The desire to explore is an integral part of human nature, from sailing the open seas to probing beyond the confines of the universe. What Event Horizon does correctly is it takes the idea of space exploration and expands it to the ultimate unknown: the theoretical. Much of science fiction revolves around mad science and the idea that man shouldn’t meddle with things he can’t understand. Of course this is relevant to Event Horizon, with Weir being the focus. Man has always been greedy about knowledge, letting the pursuit of it hinder his judgement. The consequences of which may be his downfall, and in this film, they most certainly are. Weir, tasked with designing the ship how-many-ever years ago, is too obsessed with his work to see that he is neglecting his emotionally fragile wife. His grief over her eventual suicide has haunted him for years, and is a contributor to his breakdown of self. Weir hallucinates that his wife is there by his side, beckoning him with whispers of, “Be with me. Forever.” The audience knows it’s the ship manipulating him, but he is too weak to overcome her allure. As the story progresses, Weir becomes more and more a part of the ship, giving himself over to whatever Evil has brought her to life. The turning point comes when Miller proclaims that as soon as the Lewis & Clark are a safe enough distance away, he plans to fire missiles at the ship until “[he’s] satisfied she’s vaporized.” Weir goes into protection mode, putting the life of the ship above anything or anyone else. Somewhat in a trance, he sabotages the salvage crew’s only hope for getting back home. Event Horizon is, in essence, a chilling cautionary tale of not letting your work consume you. Because when your ship has been to Hell and back, she might literally consume you.

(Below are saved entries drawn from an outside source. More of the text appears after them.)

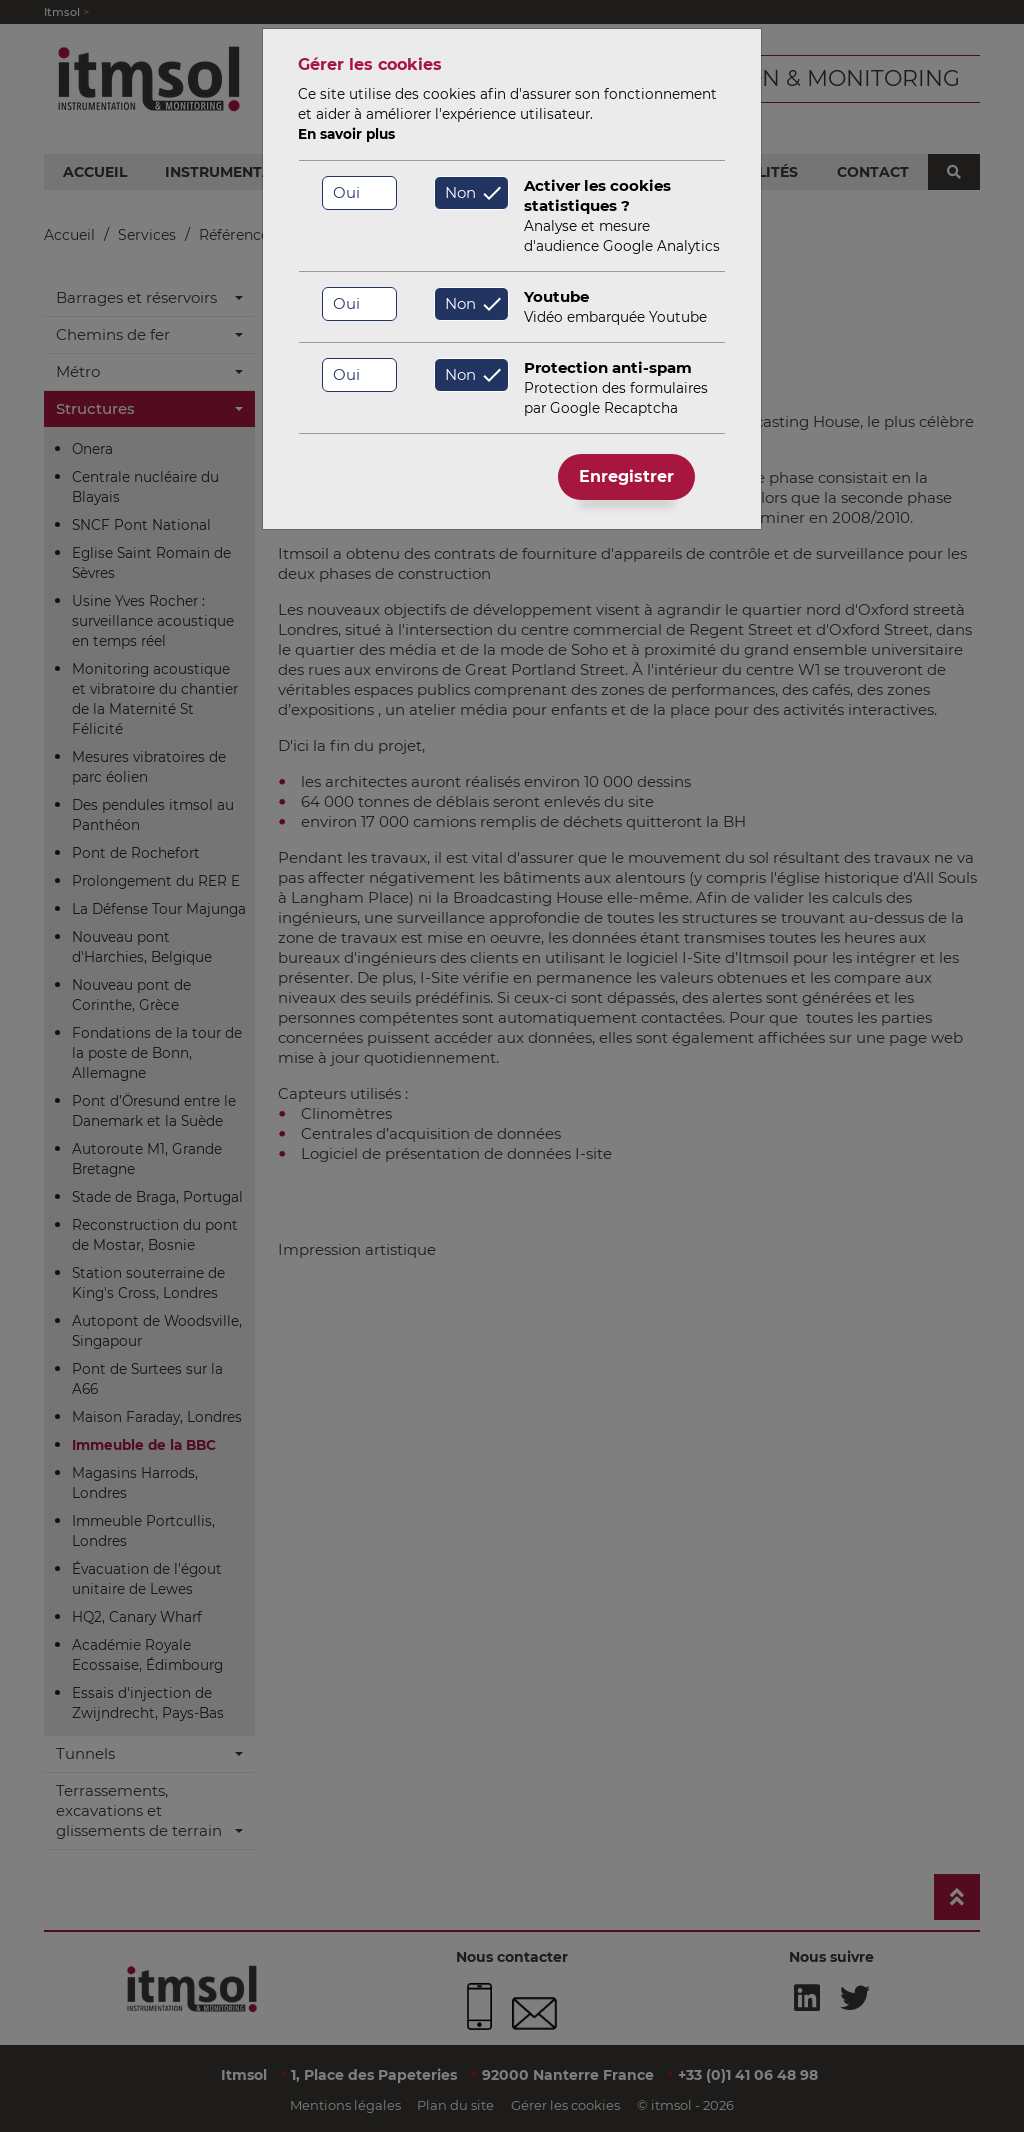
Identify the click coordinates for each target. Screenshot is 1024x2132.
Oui (346, 192)
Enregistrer (626, 476)
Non (460, 192)
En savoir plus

Twenty years later, Event Horizon feels just as new and engaging as it did upon its initial release. The resonance is due in large part to thematic coherence, which is something that arguably a lot of genre films lack. Event Horizon is a compelling work of art, rising above accusations of derivative storytelling – the scope of which lies in Paul W.S. Anderson’s dark (and gory) vision. The film’s influence is undeniable: take a look at 2002’s Ghost Ship or 2007’s Sunshine. These types of stories are timeless, told over and over, because they scratch at an itch intrinsic to us as humans. As long as there is an unknown to explore, films like Event Horizon will resonate with us.